- _Assignment_
Find each line below that includes "auch", then copy it.

- _Transcribed page contents_
------

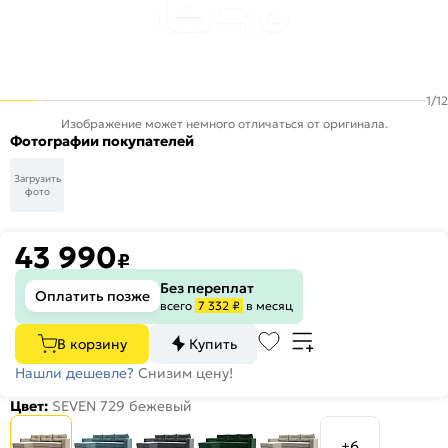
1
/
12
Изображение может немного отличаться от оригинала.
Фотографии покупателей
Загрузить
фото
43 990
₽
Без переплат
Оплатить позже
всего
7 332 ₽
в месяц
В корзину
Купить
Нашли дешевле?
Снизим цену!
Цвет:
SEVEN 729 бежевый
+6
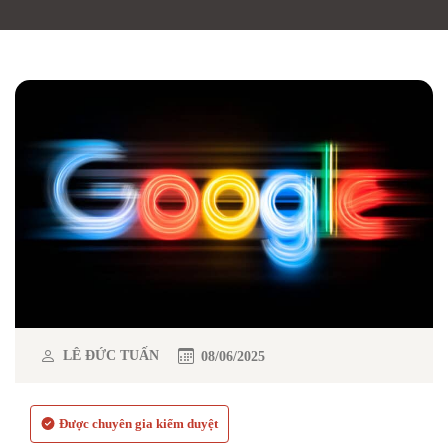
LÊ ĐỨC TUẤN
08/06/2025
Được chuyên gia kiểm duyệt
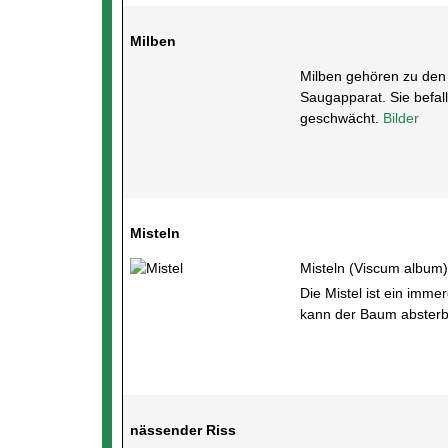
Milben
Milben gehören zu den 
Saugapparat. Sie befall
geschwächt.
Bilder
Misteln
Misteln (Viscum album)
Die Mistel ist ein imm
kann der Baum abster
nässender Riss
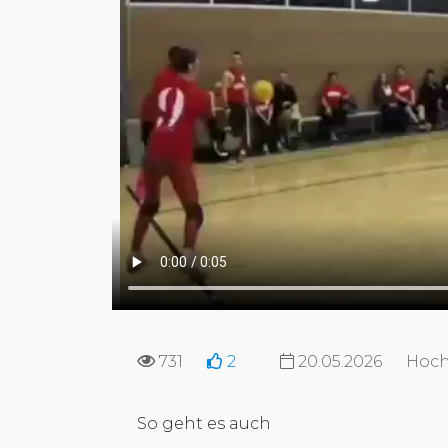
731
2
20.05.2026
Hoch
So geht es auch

------

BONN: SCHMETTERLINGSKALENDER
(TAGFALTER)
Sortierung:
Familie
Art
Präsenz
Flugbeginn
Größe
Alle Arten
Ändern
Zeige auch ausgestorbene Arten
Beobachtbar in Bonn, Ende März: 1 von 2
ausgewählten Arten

------

- _Answer box_
So geht es auch
Zeige auch ausgestorbene Arten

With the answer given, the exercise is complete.